Président : M. Ruyssen, professeur à la Faculté des Lettres.
Nombre de personnes qui ont pris la parole et par ordre:
M. Ruyssen ; M. de Breuil de Saint Germain.
M. Ruyssen, professeur à la Faculté de Lettres de Bordeaux qui a la présidence de cette conférence, expose que c'est le comité Girondin de la Ligue pour le suffrage des femmes qui a provoqué cette réunion faisant suite à celle de l'année dernière pour laquelle M. de Breuil de Saint Germain avait bien voulu prêter son concours. Depuis lors, la ligue a fait des progrès, l'idée a marché à pas de géant.
C'est ainsi que le conseil municipal de Lyon s'est prononcé tout récemment, à l'unanimité, moins deux voix, en faveur du suffrage des femmes. Il y a un an, 180 députés français seulement étaient partisans de cette grande réforme; aujourd'hui, il y a 243 représentants favorables à ce projet. En Suède, en Norvège, en Angleterre, l'idée fait des progrès considérables et le Cabinet Libéral anglais, autrefois si hostile, vient de se prononcer en sa faveur. Le même travail se fait en Amérique, notamment en Californie où sur 85 000 femmes inscrites, 82 000 ont pris part à un vote
C'est pour cela qu'encouragé de si belle façon, le Comité Girondin a provoqué cette nouvelle conférence.
M. Ruyssen présente le conférencier au public et lui donne la parole.

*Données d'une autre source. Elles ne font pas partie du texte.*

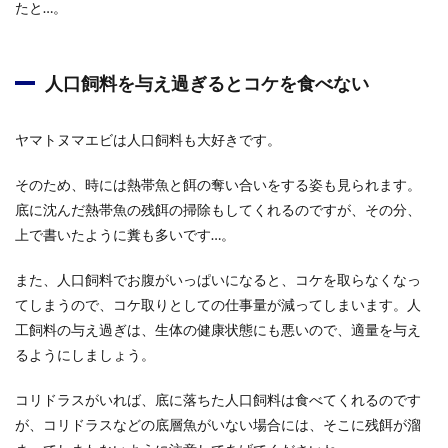
たと…。
人口飼料を与え過ぎるとコケを食べない
ヤマトヌマエビは人口飼料も大好きです。
そのため、時には熱帯魚と餌の奪い合いをする姿も見られます。
底に沈んだ熱帯魚の残餌の掃除もしてくれるのですが、その分、
上で書いたように糞も多いです…。
また、人口飼料でお腹がいっぱいになると、コケを取らなくなっ
てしまうので、コケ取りとしての仕事量が減ってしまいます。人
工飼料の与え過ぎは、生体の健康状態にも悪いので、適量を与え
るようにしましょう。
コリドラスがいれば、底に落ちた人口飼料は食べてくれるのです
が、コリドラスなどの底層魚がいない場合には、そこに残餌が溜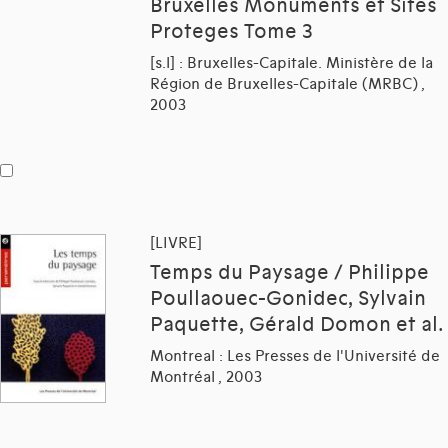
Bruxelles Monuments et Sites
Proteges Tome 3
[s.l] : Bruxelles-Capitale. Ministère de la
Région de Bruxelles-Capitale (MRBC) ,
2003
[LIVRE]
Temps du Paysage / Philippe
Poullaouec-Gonidec, Sylvain
Paquette, Gérald Domon et al.
Montreal : Les Presses de l'Université de
Montréal , 2003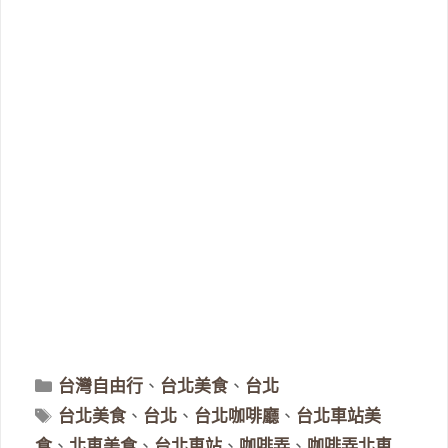
分
台灣自由行
、
台北美食
、
台北
類
標
台北美食
、
台北
、
台北咖啡廳
、
台北車站美
籤
食
、
北車美食
、
台北車站
、
咖啡弄
、
咖啡弄北車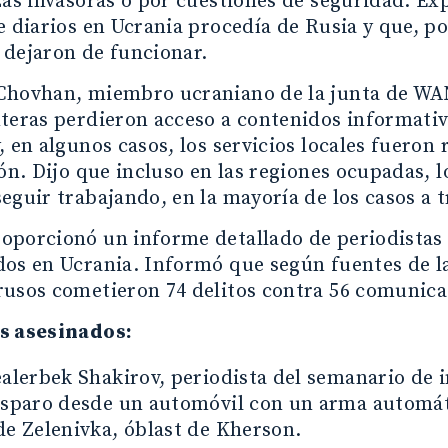
zas invasoras o por cuestiones de seguridad. Exp
e diarios en Ucrania procedía de Rusia y que, p
 dejaron de funcionar.
Chovhan, miembro ucraniano de la junta de WA
teras perdieron acceso a contenidos informativ
, en algunos casos, los servicios locales fuero
ión. Dijo que incluso en las regiones ocupadas, 
eguir trabajando, en la mayoría de los casos a 
porcionó un informe detallado de periodistas 
os en Ucrania. Informó que según fuentes de la F
usos cometieron 74 delitos contra 56 comunicad
s asesinados:
ealerbek Shakirov, periodista del semanario de 
isparo desde un automóvil con un arma automáti
de Zelenivka, óblast de Kherson.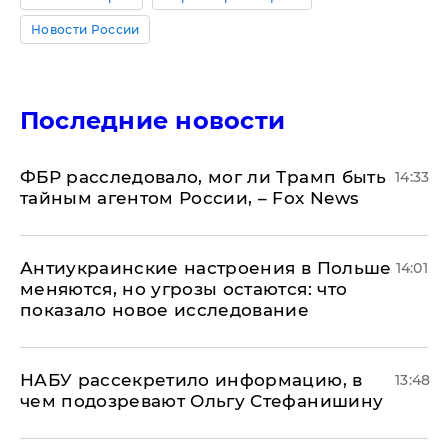
Новости России
Последние новости
ФБР расследовало, мог ли Трамп быть
14:33
тайным агентом России, – Fox News
Антиукраинские настроения в Польше
14:01
меняются, но угрозы остаются: что
показало новое исследование
НАБУ рассекретило информацию, в
13:48
чем подозревают Ольгу Стефанишину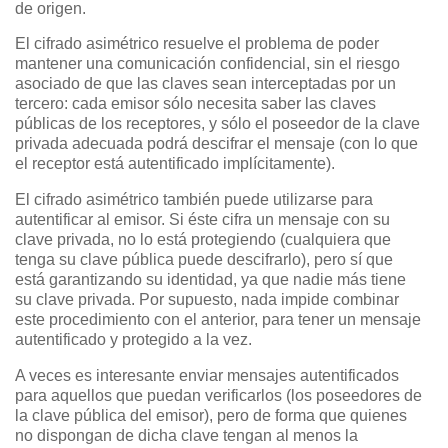
de origen.
El cifrado asimétrico resuelve el problema de poder
mantener una comunicación confidencial, sin el riesgo
asociado de que las claves sean interceptadas por un
tercero: cada emisor sólo necesita saber las claves
públicas de los receptores, y sólo el poseedor de la clave
privada adecuada podrá descifrar el mensaje (con lo que
el receptor está autentificado implícitamente).
El cifrado asimétrico también puede utilizarse para
autentificar al emisor. Si éste cifra un mensaje con su
clave privada, no lo está protegiendo (cualquiera que
tenga su clave pública puede descifrarlo), pero sí que
está garantizando su identidad, ya que nadie más tiene
su clave privada. Por supuesto, nada impide combinar
este procedimiento con el anterior, para tener un mensaje
autentificado y protegido a la vez.
A veces es interesante enviar mensajes autentificados
para aquellos que puedan verificarlos (los poseedores de
la clave pública del emisor), pero de forma que quienes
no dispongan de dicha clave tengan al menos la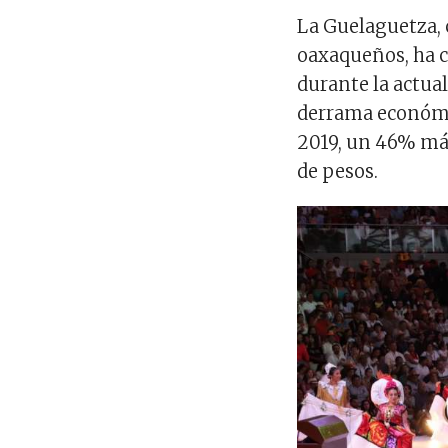
La Guelaguetza, 
oaxaqueños, ha c
durante la actua
derrama económic
2019, un 46% má
de pesos.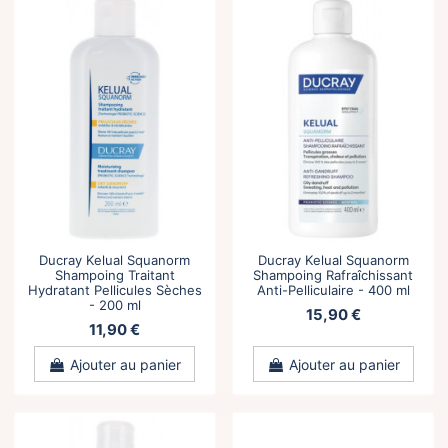
Ducray Kelual Squanorm
Ducray Kelual Squanorm
Shampoing Traitant
Shampoing Rafraîchissant
Hydratant Pellicules Sèches
Anti-Pelliculaire - 400 ml
- 200 ml
15,90 €
11,90 €
Ajouter au panier
Ajouter au panier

M. du Breuil de Saint -Germain commence par déclarer que le comité comprend tous les partis. Il expose ensuite que les principales objections présentées par les adversaires du suffrage des femmes sont de deux sortes :
1° Objections de droit ou de théorie
2° Objections de fait ou tendancieuses
1° Les objections de droit sont les suivantes :
La femme n'est pas capable de voter parce qu'elle n’est pas aussi intelligente que l'homme ; parce qu'elle n'est pas instruite ; parce que son sens moral laisse à désirer et aussi à cause de sa nature nerveuse et sentimentale.
Ces objections sont très habilement réfutées par le conférencier dont le langage élevé, éloquent et poétique a été chaudement applaudi par l'assemblée à plusieurs reprises.
2° Les objections de fait ou tendancieuses présentées contre le suffrage des femmes sont basées sur ce que :
a) la femme ne fait pas son service militaire;
b) le droit de vote détruirait le sentiment chevaleresque dont nous entourons actuellement la femme.
M. du Breuil Saint Germain répond à ces critiques en traitant d'une façon très élevée les points relatifs à l'alcoolisme, à la prostitution et à la criminalité. Son argumentation serrée, sa parole vibrante, notamment à propos de la maternité, lui ont valu les bravos répétés de l'assistance. Il a terminé par ces mots : Français, Françaises, unissons-nous pour augmenter la force et la sagesse du pays par la paix et la réconciliation nationales.
La conférence a été terminée à 10 heures, sans incident, après quelques paroles de remerciements adressés au conférencier par M. Ruyssen, au nom de l'assemblée.